An end like this was inevitable. Such is the fate of most things propped up by absurd valuations and venture capitalist interest in extracting ever-growing profits. It cost anywhere between $20–$30 million for one of the 20 franchise slots. The investing companies were expecting to make that money back through tickets and other sales when the League broke out of its Los Angeles home base and dispersed to play live game events out of each team’s home market.

The covid-19 pandemic ensured that model, and thereby that money never materialized. It also didn’t help when Activision Blizzard was rocked with lawsuits over the company’s alleged permissiveness of a culture of sexual harassment and discrimination. The result of that coverage saw OWL’s biggest sponsors — from Toyota to Coca-Cola — withdraw their advertising dollars, leaving ad revenue to come from places like TeamSpeak, Cheez-Its, and, for one brilliant moment, Butterfinger.

The dwindling interest in Overwatch also did no favors for the League. While Overwatch 2 was in production, support for Overwatch prime languished.

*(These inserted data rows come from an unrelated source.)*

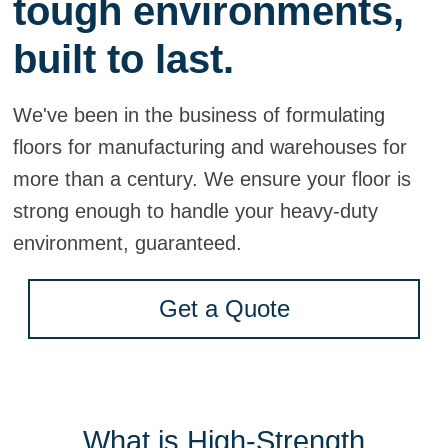
tough environments,
built to last.
We've been in the business of formulating
floors for manufacturing and warehouses for
more than a century. We ensure your floor is
strong enough to handle your heavy-duty
environment, guaranteed.
Get a Quote
What is High-Strength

After a steady clip of releasing two and three heroes a year after its 2016 launch, when Echo was launched in 2020, the game went two whole years without a new hero. Add to that the mostly unsatisfying rebranding of Overwatch as a free-to-play game with a battle pass and the unfortunate abandonment of OW2’s Hero Mode — the game mode that was supposed to justify the “2” in Overwatch 2 — and the game itself struggles to hold players’ attention, let alone attract more and more eyeballs to its adjacent esport.

“Farewell, to all the Dragons.”

The Overwatch League is dead, a victim of the esports bubble, internal development and corporate turmoil, and the devastation of a once-in-a-lifetime pandemic.

And yet, as Dr. Angela “Mercy” Ziegler said, “Heroes never die.”

While Blizzard’s statement confirms that the League is done, it also reaffirms that competitive Overwatch isn’t going anywhere. Blizzard has not yet confirmed what its future plans are, but there are rumors that it will tap the Saudi-owned third-party tournament organizer ESL FACEIT to run a new League. Indeed, OverActive Media also shared a statement within its announcement that seemed to suggest that it too plans to participate in whatever form the League takes in the future.

“Our commitment to our teams and esports is stronger than ever, and we believe this move is a crucial step to ensuring their continued success,” said Adam Adamou, co-founder and interim CEO of OverActive Media. “We are eager to share more about our vision for Toronto Defiant and our plans to return to Overwatch esports.”

Other teams have joined in on the “farewells” and “thank yous” with some likewise reaffirming that this is not “goodbye forever” but “see you later.”

“Thank you for the memories we will cherish forever,” read a post from the Boston Uprising, the first team to ever complete a perfect state of 10-0. “Until next time.”

My chosen team, the Shanghai Dragons — the only team to ever field a female player and for which I got a tattoo celebrating their 2021 championship — posted, “The flowers bloom brilliantly, yet when you came, it was not spring. Farewell, to all the Dragons.”

But it’s Seung-hun “Checkmate” Baek, tank player for the Florida Mayhem, who conveyed the best sentiment that I feel most fans and players will resonate with here at the end.

“We will always be here, ready to play more games,” he said during the press conference after his team won the 2023 championship, the League’s last. “We’re just waiting for you guys to call.”